Tuesday, May 10, 2011

The Keys to Effective Communication

null As I was sitting at my computer trying to get my hero out of a pickle in the latest novel I’m working on, I thought I would take up some specific leadership topics. The first is the art of communication. After honesty and integrity, the ability to communicate effectively is probably one of the most important traits of successful leaders.

The greatest idea in the world is worthless if you cannot communicate it so that it can be implemented. If you lack honesty and integrity, you are not a true leader, but a charlatan. But, if you are unable to communicate, you are a nothing.

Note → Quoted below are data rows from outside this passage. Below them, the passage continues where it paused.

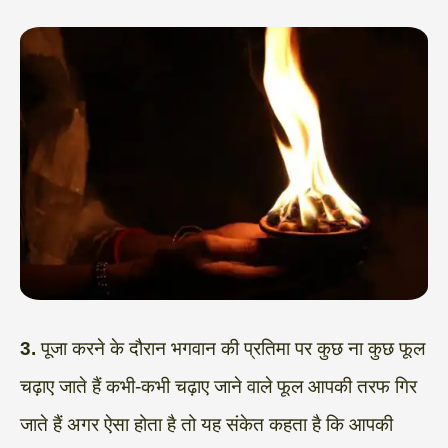
3.
पूजा करने के दौरान भगवान की प्रतिमा पर कुछ ना कुछ फूल
चढ़ाए जाते हैं कभी-कभी चढ़ाए जाने वाले फूल आपकी तरफ गिर
जाते हैं अगर ऐसा होता है तो यह संकेत कहता है कि आपकी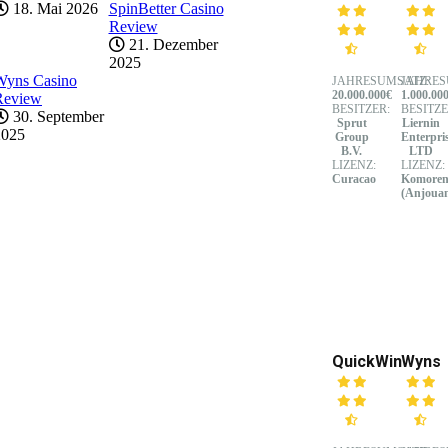
18. Mai 2026
SpinBetter Casino
Review
21. Dezember
2025
Wyns Casino
JAHRESUMSATZ:
JAHRES
20.000.000€
1.000.00
Review
BESITZER:
BESITZE
30. September
Sprut
Liernin
2025
Group
Enterpri
B.V.
LTD
LIZENZ:
LIZENZ:
Curacao
Komore
(Anjoua
QuickWin
Wyns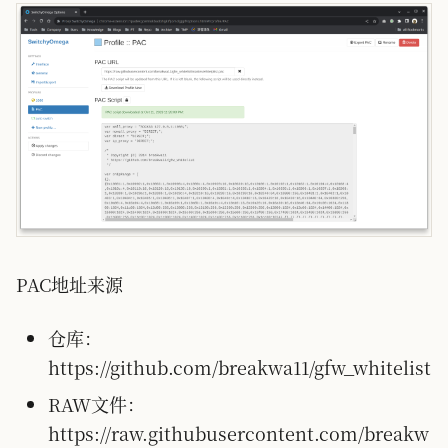
PAC地址来源
仓库：
https://github.com/breakwa11/gfw_whitelist
RAW文件：
https://raw.githubusercontent.com/breakw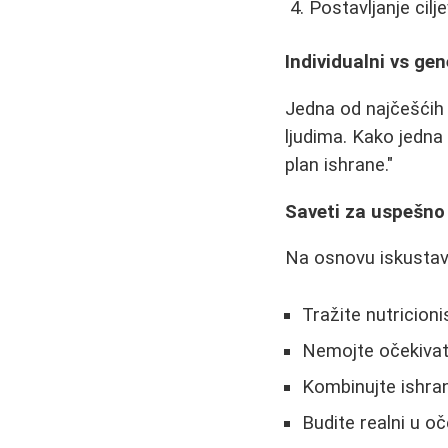
Postavljanje cilj
Individualni vs gene
Jedna od najčešćih k
ljudima. Kako jedna 
plan ishrane."
Saveti za uspešno
Na osnovu iskustava
Tražite nutricioni
Nemojte očekivati
Kombinujte ishra
Budite realni u o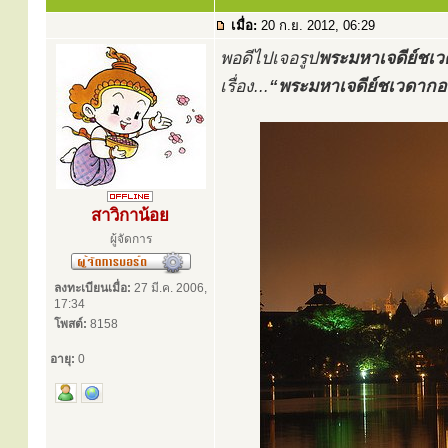
เมื่อ:
20 ก.ย. 2012, 06:29
พอดีไปเจอรูป
พระมหาเจดีย์ชเ
เรื่อง...
“พระมหาเจดีย์ชเวดากอง”
สาวิกาน้อย
ผู้จัดการ
ลงทะเบียนเมื่อ:
27 มี.ค. 2006,
17:34
โพสต์:
8158
อายุ:
0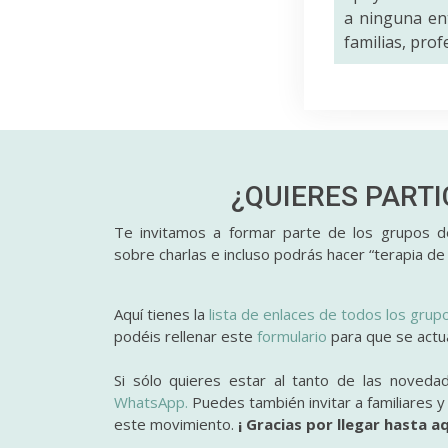
a ninguna ent
familias, pro
¿QUIERES PART
Te invitamos a formar parte de los grupos de
sobre charlas e incluso podrás hacer “terapia de
Aquí tienes la
lista de enlaces de todos los grup
podéis rellenar este
formulario
para que se actual
Si sólo quieres estar al tanto de las noveda
WhatsApp.
Puedes también invitar a familiares 
este movimiento.
¡ Gracias por llegar hasta aq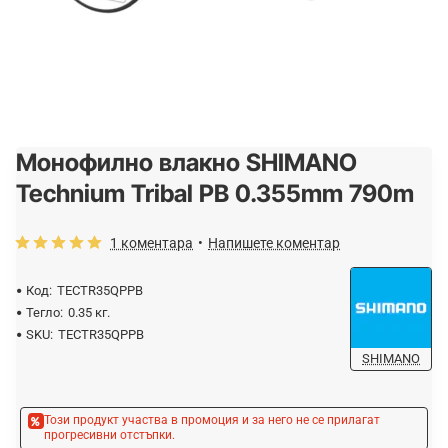
Монофилно влакно SHIMANO
-20%
Technium Tribal PB 0.355mm 790m
1 коментара
•
Напишете коментар
Код:
TECTR35QPPB
Тегло:
0.35 кг.
SKU:
TECTR35QPPB
SHIMANO
Този продукт участва в промоция и за него не се прилагат
прогресивни отстъпки.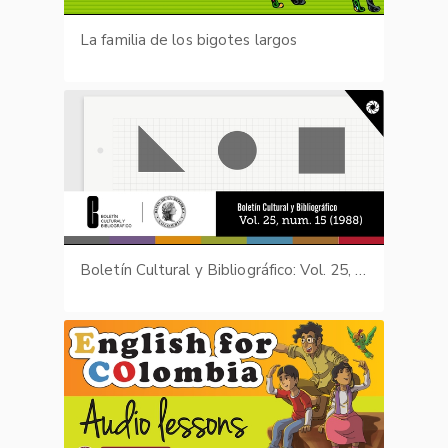
La familia de los bigotes largos
Boletín Cultural y Bibliográfico: Vol. 25, núm. 15 (1988)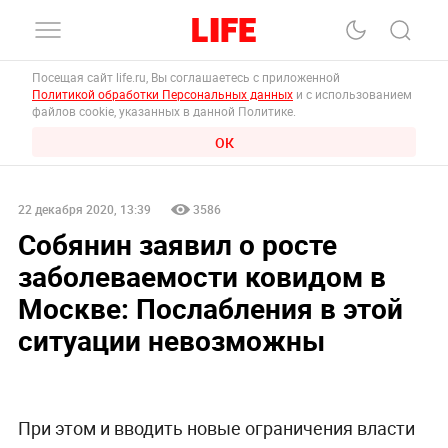
Посещая сайт life.ru, Вы соглашаетесь с приложенной
Политикой обработки Персональных данных
и с использованием
файлов cookie, указанных в данной Политике.
ОК
22 декабря 2020, 13:39
3586
Собянин заявил о росте
заболеваемости ковидом в
Москве: Послабления в этой
ситуации невозможны
При этом и вводить новые ограничения власти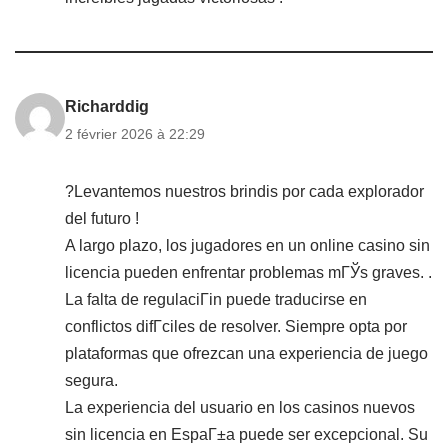
Richarddig
2 février 2026 à 22:29
?Levantemos nuestros brindis por cada explorador
del futuro !
A largo plazo, los jugadores en un online casino sin
licencia pueden enfrentar problemas mГЎs graves.
.
La falta de regulaciГіn puede traducirse en
conflictos difГ­ciles de resolver. Siempre opta por
plataformas que ofrezcan una experiencia de juego
segura.
La experiencia del usuario en los casinos nuevos
sin licencia en EspaГ±a puede ser excepcional. Su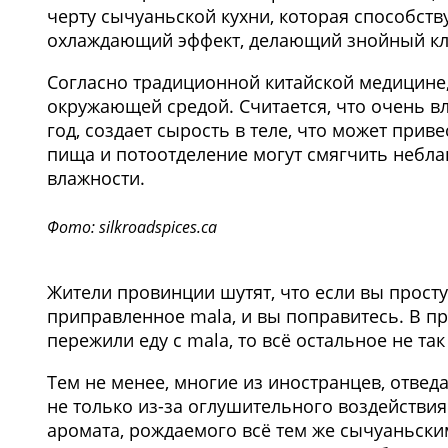
черту сычуаньской кухни, которая способств
охлаждающий эффект, делающий знойный кл
Согласно традиционной китайской медицине, 
окружающей средой. Считается, что очень в
год, создает сырость в теле, что может прив
пища и потоотделение могут смягчить небл
влажности.
Фото: silkroadspices.ca
Жители провинции шутят, что если вы просту
приправленное mala, и вы поправитесь. В пр
пережили еду с mala, то всё остальное не так
Тем не менее, многие из иностранцев, отве
не только из-за оглушительного воздействия
аромата, рождаемого всё тем же сычуаньски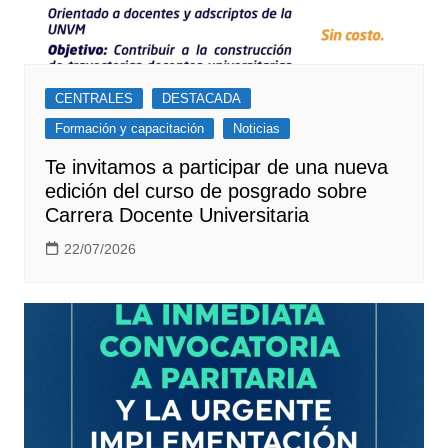
CENTRALES
DESTACADA
Formación y capacitación
Noticias
Te invitamos a participar de una nueva
edición del curso de posgrado sobre
Carrera Docente Universitaria
22/07/2026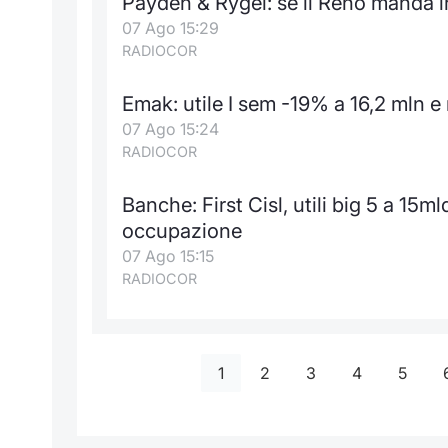
Payden & Rygel: se il Reno manda 
07 Ago 15:29
RADIOCOR
Emak: utile I sem -19% a 16,2 mln e
07 Ago 15:24
RADIOCOR
Banche: First Cisl, utili big 5 a 15ml
occupazione
07 Ago 15:15
RADIOCOR
1
2
3
4
5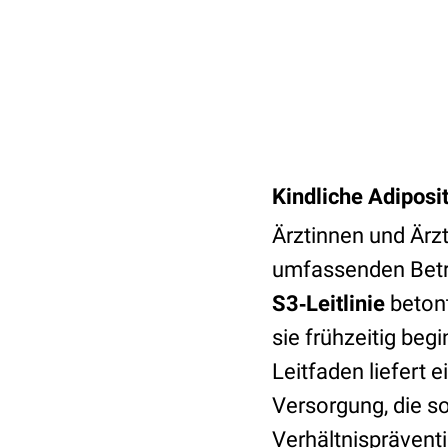
Kindliche Adiposit
Ärztinnen und Ärzt
umfassenden Betr
S3‑Leitlinie
betont
sie frühzeitig be
Leitfaden liefert 
Versorgung, die so
Verhältnispräventi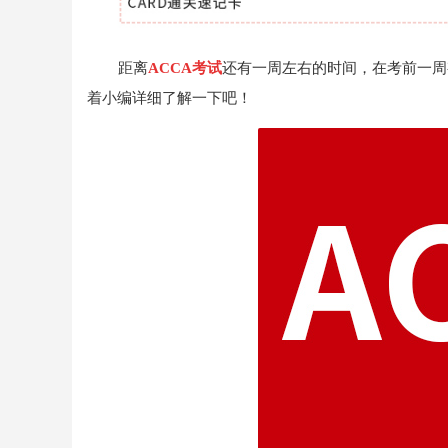
距离
ACCA考试
还有一周左右的时间，在考前一周
着小编详细了解一下吧！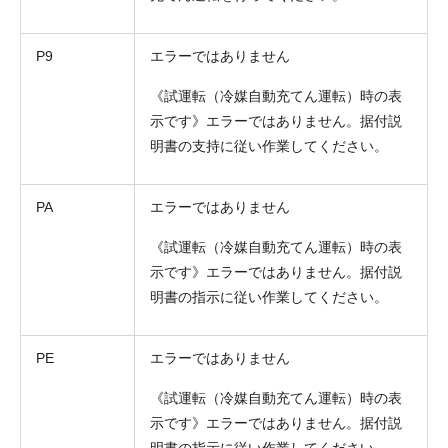
P9
エラーではありません
《試運転（冷媒自動充てん運転）時の表
示です》エラーではありません。据付説
明書の支持に従い作業してください。
PA
エラーではありません
《試運転（冷媒自動充てん運転）時の表
示です》エラーではありません。据付説
明書の指示に従い作業してください。
PE
エラーではありません
《試運転（冷媒自動充てん運転）時の表
示です》エラーではありません。据付説
明書の指示に従い作業してください。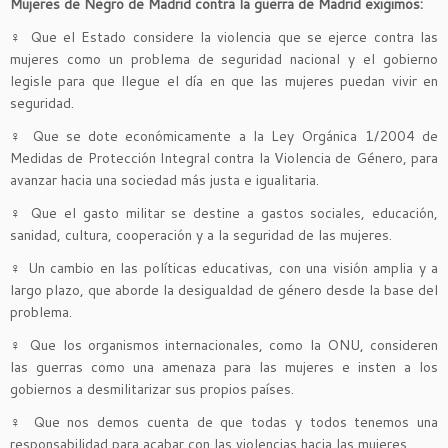
Mujeres de Negro de Madrid contra la guerra de Madrid exigimos:
♀
Que el Estado considere la violencia que se ejerce contra las
mujeres como un problema de seguridad nacional y el gobierno
legisle para que llegue el día en que las mujeres puedan vivir en
seguridad.
♀
Que se dote económicamente a la Ley Orgánica 1/2004 de
Medidas de Protección Integral contra la Violencia de Género, para
avanzar hacia una sociedad más justa e igualitaria.
♀
Que el gasto militar se destine a gastos sociales, educación,
sanidad, cultura, cooperación y a la seguridad de las mujeres.
♀
Un cambio en las políticas educativas, con una visión amplia y a
largo plazo, que aborde la desigualdad de género desde la base del
problema.
♀
Que los organismos internacionales, como la ONU, consideren
las guerras como una amenaza para las mujeres e insten a los
gobiernos a desmilitarizar sus propios países.
♀
Que nos demos cuenta de que todas y todos tenemos una
responsabilidad para acabar con las violencias hacia las mujeres.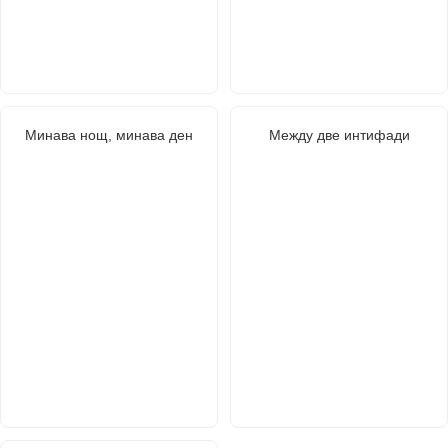
Минава нощ, минава ден
Между две интифади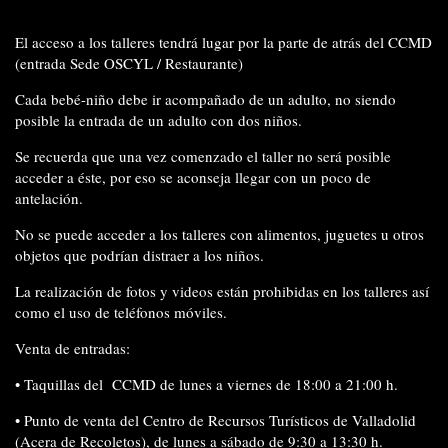
El
acceso a los talleres
tendrá lugar por la parte de atrás del CCMD
(entrada Sede OSCYL / Restaurante)
Cada bebé-niño debe ir
acompañado de un adulto
, no siendo
posible la entrada de un adulto con dos niños.
Se recuerda que
una vez comenzado el taller no será posible
acceder
a éste, por eso se aconseja llegar con un poco de
antelación.
No se puede acceder
a los talleres
con alimentos, juguetes
u otros
objetos
que podrían distraer a los niños.
La realización de
fotos y videos están prohibidas
en los talleres así
como el
uso de teléfonos móviles.
Venta de entradas:
•
Taquillas del
CCMD de lunes a viernes de 18:00 a 21:00 h.
•
Punto de venta del Centro de Recursos Turísticos de Valladolid
(Acera de Recoletos), de lunes a sábado de 9:30 a 13:30 h.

There are essentially four objectives of any communication: we wish to persuade, influence, inform, or entertain. At every step in the communication process, the objective must be kept firmly in mind, or you risk getting “off message,” and failing to communicate effectively. Before you write or utter a word, you should ask yourself these two questions:

1. What is the purpose of this message?
2. Who is the audience for this message?

The answers to these questions will help shape the structure of the message, and will help in selecting the method of communications. If your message is to be verbal, you must also keep in mind how non-verbal communication (e.g., body language, facial expressions) will affect how an audience interprets your message. The wrong facial expressions, for example, can negate your message. You must also be aware of how your actions impact the message. Publishing an open door policy, for example, can be undercut if you keep the door to your office closed, and require employees to go through a formal appointment process in order to see you.

There are three key elements in any communication; the medium or means of transmission, the content or message, and the audience.

In order for a communication to be effective, all three elements must be in congruence. If one or more of the elements does not match, you have a communications gap, or misunderstanding of your message.

An example of incongruence of the three elements is in a joke I heard as a young soldier many years ago. There was a sergeant who didn’t like delivering bad news directly. One day, he was told that Private Jones’ mother had died and he was to inform the soldier of the sad news. The sergeant assembled the entire platoon and in his best parade ground voice bellowed,

“Everyone in first platoon whose mother is still alive, take one step to the rear. Stand fast, Private Jones!”

Right message, right audience (for the most part), but the wrong method of communication for the type of message to be delivered. As leaders, when we communicate, we should not make the sergeant’s mistake.